10 Ways You Can Help Stop Bullying – A Guide for Parents & Teachers

March 2 2015

Authors

  • Geo Howard, Operations & IT Manager
    Geo Howard
    Operations & IT Manager
  • William Grace Frost, Strategic Relations Director
    William Grace Frost
    Strategic Relations Director

As bullying, cyberbullying and intolerance affect more and more children, it’s increasingly crucial that adults, both parents and teachers, increase their awareness and understanding of how their children interact with each other, both in person and online. Here are some practical steps you can take to better protect the young people in your care:

Learn about the issue

Media attention on bullying and cyberbullying is increasing rapidly. The more informed and better educated you are, the more effective you can be in impacting the problem. You can find links to articles on bullying prevention on our website or do a Google search of terms like “bullying”, “cyberbullying”, etc.

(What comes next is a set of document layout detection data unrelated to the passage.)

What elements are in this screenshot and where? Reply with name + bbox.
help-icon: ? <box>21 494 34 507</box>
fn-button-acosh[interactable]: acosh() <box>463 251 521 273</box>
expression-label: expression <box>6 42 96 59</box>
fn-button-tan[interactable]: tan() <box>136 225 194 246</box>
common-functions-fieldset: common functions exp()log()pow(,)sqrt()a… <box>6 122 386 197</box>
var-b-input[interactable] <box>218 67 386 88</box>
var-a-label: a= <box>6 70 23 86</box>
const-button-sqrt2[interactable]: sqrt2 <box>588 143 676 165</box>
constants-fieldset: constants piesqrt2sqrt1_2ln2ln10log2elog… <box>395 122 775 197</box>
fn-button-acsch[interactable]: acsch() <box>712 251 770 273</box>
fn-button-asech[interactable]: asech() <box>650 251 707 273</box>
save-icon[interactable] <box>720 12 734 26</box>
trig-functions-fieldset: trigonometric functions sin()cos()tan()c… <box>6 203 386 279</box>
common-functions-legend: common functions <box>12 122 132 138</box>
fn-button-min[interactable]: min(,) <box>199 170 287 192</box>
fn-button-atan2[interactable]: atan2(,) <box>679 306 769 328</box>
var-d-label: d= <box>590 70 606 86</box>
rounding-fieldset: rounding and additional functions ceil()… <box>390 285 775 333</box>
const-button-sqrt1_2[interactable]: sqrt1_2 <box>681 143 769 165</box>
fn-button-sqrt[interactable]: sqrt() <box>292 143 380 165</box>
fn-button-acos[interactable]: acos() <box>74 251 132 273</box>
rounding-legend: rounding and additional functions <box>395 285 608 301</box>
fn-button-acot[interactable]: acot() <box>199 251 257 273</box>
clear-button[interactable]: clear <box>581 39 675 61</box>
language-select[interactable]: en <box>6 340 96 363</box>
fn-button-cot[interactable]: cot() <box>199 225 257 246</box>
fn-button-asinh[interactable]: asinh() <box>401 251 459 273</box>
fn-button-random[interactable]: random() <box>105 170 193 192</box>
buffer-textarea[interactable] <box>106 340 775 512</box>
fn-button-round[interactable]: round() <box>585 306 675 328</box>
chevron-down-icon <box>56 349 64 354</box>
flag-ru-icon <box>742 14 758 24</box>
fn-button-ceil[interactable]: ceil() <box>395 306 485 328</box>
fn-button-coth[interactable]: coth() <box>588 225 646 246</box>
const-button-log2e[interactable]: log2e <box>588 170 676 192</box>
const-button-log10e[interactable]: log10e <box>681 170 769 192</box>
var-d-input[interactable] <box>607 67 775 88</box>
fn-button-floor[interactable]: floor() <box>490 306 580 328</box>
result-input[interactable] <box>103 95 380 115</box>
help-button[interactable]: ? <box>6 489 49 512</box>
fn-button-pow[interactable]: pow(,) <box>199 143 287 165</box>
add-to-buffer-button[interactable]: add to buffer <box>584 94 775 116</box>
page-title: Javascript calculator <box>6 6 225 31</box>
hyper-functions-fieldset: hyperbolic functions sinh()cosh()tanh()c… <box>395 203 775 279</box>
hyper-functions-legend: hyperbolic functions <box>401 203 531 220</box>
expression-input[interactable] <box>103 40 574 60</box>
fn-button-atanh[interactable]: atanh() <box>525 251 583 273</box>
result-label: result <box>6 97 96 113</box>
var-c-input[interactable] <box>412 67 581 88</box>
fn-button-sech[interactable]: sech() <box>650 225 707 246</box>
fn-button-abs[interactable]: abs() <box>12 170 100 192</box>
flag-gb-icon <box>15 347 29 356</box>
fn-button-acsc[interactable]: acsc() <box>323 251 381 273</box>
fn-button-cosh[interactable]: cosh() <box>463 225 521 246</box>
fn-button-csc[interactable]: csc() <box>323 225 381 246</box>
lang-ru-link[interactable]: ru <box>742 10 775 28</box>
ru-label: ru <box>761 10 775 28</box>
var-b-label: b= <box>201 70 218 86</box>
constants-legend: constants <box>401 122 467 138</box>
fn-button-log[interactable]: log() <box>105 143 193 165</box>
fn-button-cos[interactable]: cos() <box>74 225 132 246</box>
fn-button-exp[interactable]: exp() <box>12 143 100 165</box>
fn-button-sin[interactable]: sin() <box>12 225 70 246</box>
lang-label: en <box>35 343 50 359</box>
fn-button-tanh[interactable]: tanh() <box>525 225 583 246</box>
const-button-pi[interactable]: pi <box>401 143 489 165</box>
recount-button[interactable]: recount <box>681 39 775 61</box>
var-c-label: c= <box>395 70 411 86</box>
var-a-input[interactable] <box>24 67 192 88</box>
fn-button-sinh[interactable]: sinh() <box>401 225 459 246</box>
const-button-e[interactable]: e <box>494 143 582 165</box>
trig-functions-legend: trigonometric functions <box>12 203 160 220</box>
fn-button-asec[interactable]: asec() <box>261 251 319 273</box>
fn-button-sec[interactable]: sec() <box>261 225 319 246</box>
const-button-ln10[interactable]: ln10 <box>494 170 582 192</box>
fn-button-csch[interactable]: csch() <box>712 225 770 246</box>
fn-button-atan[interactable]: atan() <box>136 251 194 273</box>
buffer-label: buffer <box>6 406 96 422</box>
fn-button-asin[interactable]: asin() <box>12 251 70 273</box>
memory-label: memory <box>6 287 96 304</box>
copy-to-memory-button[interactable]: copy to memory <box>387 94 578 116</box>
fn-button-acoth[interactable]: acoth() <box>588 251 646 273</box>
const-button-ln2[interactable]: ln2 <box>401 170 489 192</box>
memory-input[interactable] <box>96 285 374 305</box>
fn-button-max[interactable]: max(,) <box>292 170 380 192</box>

Learn to recognize the warning signs

If your child begins to exhibit unexplainable behavioral or emotional changes it’s possible that they could be getting bullied, bullying others, or may have seen bullying taking place. These signs could, of course, be the signs of other issues, but it’s certainly a good time to talk to your child, and responding earlier than later, could save your child and others a lot of unnecessary pain. Signs like becoming sullen, withdrawn or acting out with anger or insolence, a drop in grades, missing assignment deadlines and a loss of friends are among typical warning signs. If you’re fearful that your child may be in danger contact the authorities immediately.

Walk the talk

Children take many of their social cues from adults, parents/caregivers and their peers. By modeling empathy, tolerance and respect in your actions and communication, you impart these values, and influence the attitudes and behaviors of your children.

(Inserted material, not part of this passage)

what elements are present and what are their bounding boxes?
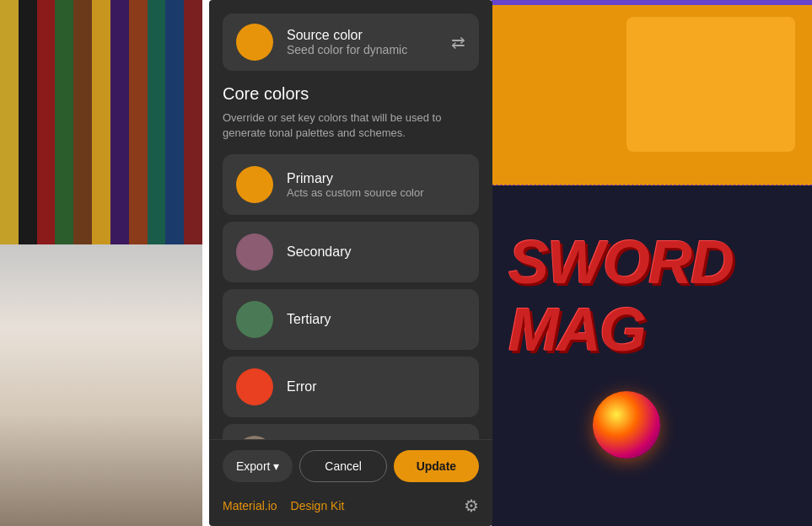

Know what your child is doing online

Cyberbullying is the fastest growing type of peer-on-peer mistreatment today. It is important for parents to be able to monitor their children’s use of the internet and social media, both at home and on mobile devices. New platforms arise regularly, so try to stay informed about what sites are popular with your child’s age group. Consider these helpful tips from www.stopbullying.gov :

  • Know the sites your kids visit and their online activities. Ask where they’re going, what they’re doing, and who they’re doing it with.
  • Tell your kids that as a responsible parent you may review their online communications if you think there is reason for concern. Installing parental control filtering software or monitoring programs are one option for monitoring your child’s online behavior, but do not rely solely on these tools.
  • Have a sense of what they do online and in texts. Learn about the sites they like. Try out the devices they use.
  • Ask for their passwords, but tell them you’ll only use them in case of emergency.
  • Ask to “friend” or “follow” your kids on social media sites or ask another trusted adult to do so.
  • Encourage your kids to tell you immediately if they, or someone they know, is being cyberbullied. Explain that you will not take away their computers or cell phones if they confide in you about a problem they are having.

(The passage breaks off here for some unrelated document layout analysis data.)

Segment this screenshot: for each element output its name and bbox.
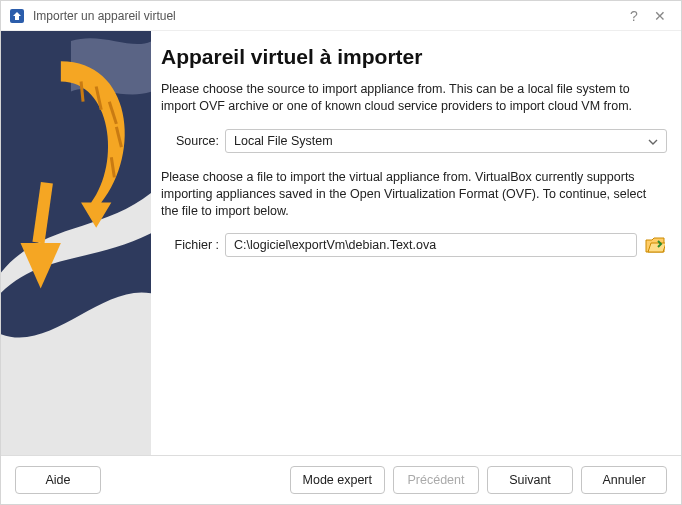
dialog-body: Appareil virtuel à importer Please choos…	[1, 31, 681, 455]
source-select[interactable]: Local File System	[225, 129, 667, 153]
source-description: Please choose the source to import appli…	[161, 81, 667, 115]
file-input[interactable]	[225, 233, 637, 257]
file-label: Fichier :	[161, 238, 219, 252]
file-description: Please choose a file to import the virtu…	[161, 169, 667, 220]
source-label: Source:	[161, 134, 219, 148]
help-icon[interactable]: ?	[621, 3, 647, 29]
titlebar: Importer un appareil virtuel ? ✕	[1, 1, 681, 31]
content-panel: Appareil virtuel à importer Please choos…	[151, 31, 681, 455]
svg-line-2	[81, 81, 83, 101]
sidebar-illustration	[1, 31, 151, 455]
dialog-window: Importer un appareil virtuel ? ✕	[0, 0, 682, 505]
chevron-down-icon	[648, 134, 658, 148]
cancel-button[interactable]: Annuler	[581, 466, 667, 494]
footer: Aide Mode expert Précédent Suivant Annul…	[1, 455, 681, 504]
page-title: Appareil virtuel à importer	[161, 45, 667, 69]
window-title: Importer un appareil virtuel	[33, 9, 621, 23]
expert-mode-button[interactable]: Mode expert	[290, 466, 385, 494]
close-icon[interactable]: ✕	[647, 3, 673, 29]
browse-button[interactable]	[643, 233, 667, 257]
source-value: Local File System	[234, 134, 333, 148]
next-button[interactable]: Suivant	[487, 466, 573, 494]
back-button: Précédent	[393, 466, 479, 494]
source-row: Source: Local File System	[161, 129, 667, 153]
help-button[interactable]: Aide	[15, 466, 101, 494]
file-row: Fichier :	[161, 233, 667, 257]
app-icon	[9, 8, 25, 24]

Understand your school’s policies

Rules, procedures and policies regarding bullying vary greatly from district to district. Many states have enacted anti-bullying legislation, but implementation at the school site may not be in full compliance. Speak with school officials and your school board about what policies they have in place and what programs they have implemented to address bullying and cyberbullying. If they seem unsatisfactory or insufficient then you may need to become an advocate for policy changes or for more programs and services that create safer schools.

Identify and build alliances in your community

Local service clubs, PTA’s, local government and businesses can be a source of support and funding for bullying and cyberbullying prevention programs. Working with the various stakeholders in your community is an effective way to build a coalition and create safer school climates.

Advocate for safer schools

Write a letter to the editor of your local paper, attend or join your local PTA or school board, or start a community group dedicated to addressing bullying and cyberbullying at your local schools.

Join an anti-bullying community online

Many online communities share tools, inspiration and the latest news on youth empowerment and the anti-bullying movement. You can join Community Matters on Facebook or follow us on Twitter! Sign up here for our twice-monthly Whole School Climate Update that highlights the latest news and information on school climate improvement.

Attend a school climate & safety workshop

Community Matters offers Staff Development and Parent Workshops that provide educators, parents and guardians with an understanding of what bullying is today, the social, emotional and financial costs to students, families and schools, and communication strategies to effectively support children and teens.

Sponsor Safe School Ambassadors® (SSA) at a school

Many schools have the desire to provide evidence-based school climate improvement programs like Safe School Ambassadors®, but lack the funding to implement them. By sponsoring SSA at your local school or alma mater, you can create positive change by reducing bullying and cyberbullying, creating a climate of safety, inclusiveness and respect. Click here to learn how one passionate man sponsored the SSA program at his alma mater, Bayside High School in New York.

While this is not an exhaustive list, making the effort to engage with young people, stay informed and advocate for better relationships among youth in the ways listed above can make an important difference in the lives of everyone in your community.